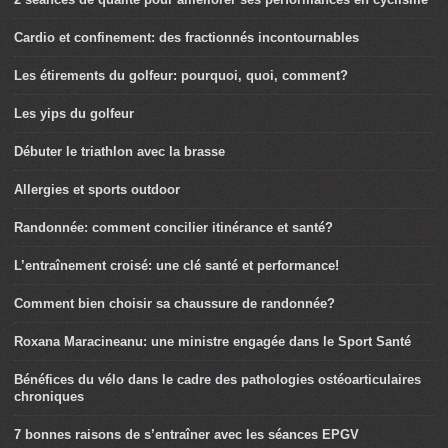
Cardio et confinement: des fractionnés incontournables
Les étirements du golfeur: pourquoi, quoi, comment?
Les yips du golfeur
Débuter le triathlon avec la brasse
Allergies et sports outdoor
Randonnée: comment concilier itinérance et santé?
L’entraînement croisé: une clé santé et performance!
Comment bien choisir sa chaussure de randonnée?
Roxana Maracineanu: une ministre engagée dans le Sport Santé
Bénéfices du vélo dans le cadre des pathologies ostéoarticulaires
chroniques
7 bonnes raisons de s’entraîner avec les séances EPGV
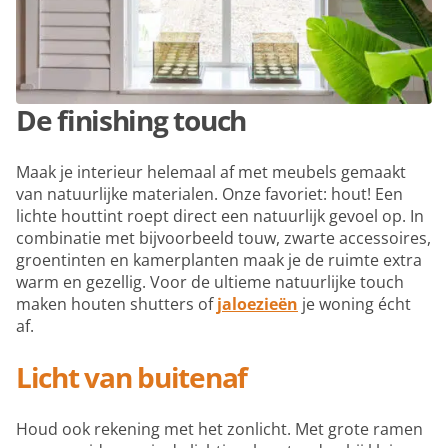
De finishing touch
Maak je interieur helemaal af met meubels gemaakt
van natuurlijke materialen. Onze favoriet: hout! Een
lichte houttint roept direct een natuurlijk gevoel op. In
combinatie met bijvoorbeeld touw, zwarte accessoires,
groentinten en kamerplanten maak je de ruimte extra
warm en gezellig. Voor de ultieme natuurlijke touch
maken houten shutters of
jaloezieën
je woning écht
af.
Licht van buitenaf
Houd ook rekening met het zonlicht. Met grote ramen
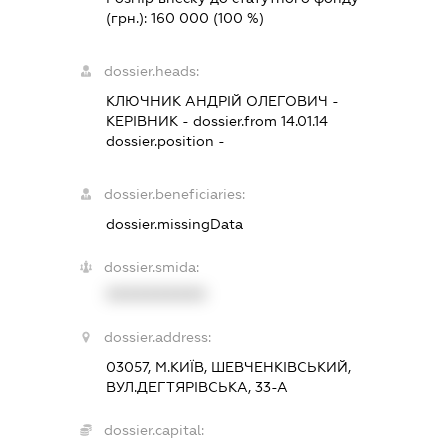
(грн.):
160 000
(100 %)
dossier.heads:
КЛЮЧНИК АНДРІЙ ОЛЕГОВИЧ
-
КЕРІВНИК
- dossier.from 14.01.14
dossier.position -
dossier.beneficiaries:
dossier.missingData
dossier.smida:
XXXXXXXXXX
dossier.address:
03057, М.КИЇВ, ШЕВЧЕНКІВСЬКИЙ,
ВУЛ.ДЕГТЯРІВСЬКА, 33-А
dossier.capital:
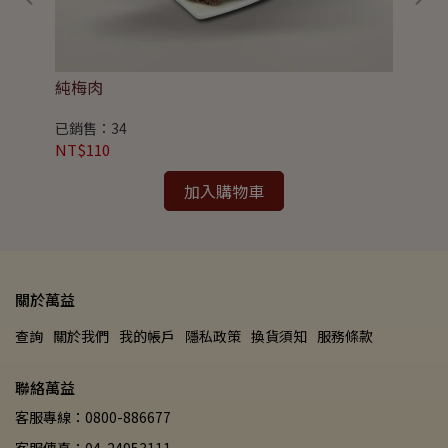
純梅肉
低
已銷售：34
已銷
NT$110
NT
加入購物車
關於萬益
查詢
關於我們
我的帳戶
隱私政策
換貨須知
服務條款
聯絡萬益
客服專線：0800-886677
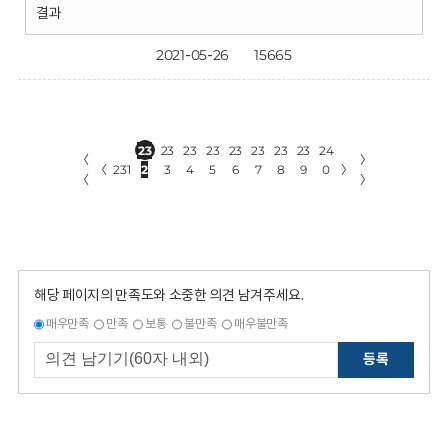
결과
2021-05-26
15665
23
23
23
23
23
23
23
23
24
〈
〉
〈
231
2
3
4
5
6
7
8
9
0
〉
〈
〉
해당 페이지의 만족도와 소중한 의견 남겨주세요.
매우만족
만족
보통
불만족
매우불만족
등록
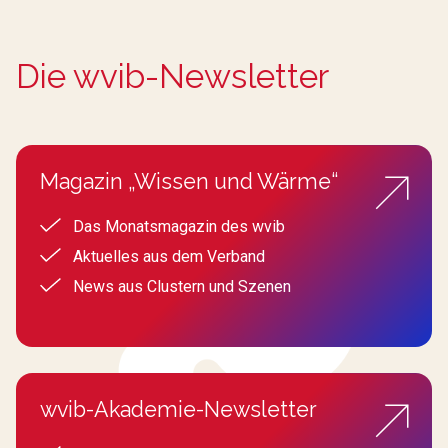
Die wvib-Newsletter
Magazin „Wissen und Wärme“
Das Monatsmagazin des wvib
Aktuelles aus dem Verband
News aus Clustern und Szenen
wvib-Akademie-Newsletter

=-=-=

— Work to complete —
No picture is to appear in the copy; every entry above is otherwise to be printed verbatim.

— Exercise answer —
Cardio et confinement: des fractionnés incontournables
Les étirements du golfeur: pourquoi, quoi, comment?
Les yips du golfeur
Débuter le triathlon avec la brasse
Allergies et sports outdoor
Randonnée: comment concilier itinérance et santé?
L’entraînement croisé: une clé santé et performance!
Comment bien choisir sa chaussure de randonnée?
Roxana Maracineanu: une ministre engagée dans le Sport Santé
Bénéfices du vélo dans le cadre des pathologies ostéoarticulaires
chroniques
7 bonnes raisons de s’entraîner avec les séances EPGV
De finishing touch
Maak je interieur helemaal af met meubels gemaakt
van natuurlijke materialen. Onze favoriet: hout! Een
lichte houttint roept direct een natuurlijk gevoel op. In
combinatie met bijvoorbeeld touw, zwarte accessoires,
groentinten en kamerplanten maak je de ruimte extra
warm en gezellig. Voor de ultieme natuurlijke touch
maken houten shutters of
jaloezieën
je woning écht
af.
Licht van buitenaf
Houd ook rekening met het zonlicht. Met grote ramen
(грн.):
160 000
(100 %)
dossier.heads:
КЛЮЧНИК АНДРІЙ ОЛЕГОВИЧ
-
КЕРІВНИК
- dossier.from 14.01.14
dossier.position -
dossier.beneficiaries:
dossier.missingData
dossier.smida:
XXXXXXXXXX
dossier.address:
03057, М.КИЇВ, ШЕВЧЕНКІВСЬКИЙ,
ВУЛ.ДЕГТЯРІВСЬКА, 33-А
dossier.capital:
純梅肉
低
已銷售：34
已銷
NT$110
NT
加入購物車
關於萬益
查詢
關於我們
我的帳戶
隱私政策
換貨須知
服務條款
聯絡萬益
客服專線：0800-886677
결과
2021-05-26
15665
23
23
23
23
23
23
23
23
24
〈
〉
〈
231
2
3
4
5
6
7
8
9
0
〉
〈
〉
해당 페이지의 만족도와 소중한 의견 남겨주세요.
매우만족
만족
보통
불만족
매우불만족
등록
Die wvib-Newsletter
Magazin „Wissen und Wärme“
Das Monatsmagazin des wvib
Aktuelles aus dem Verband
News aus Clustern und Szenen
wvib-Akademie-Newsletter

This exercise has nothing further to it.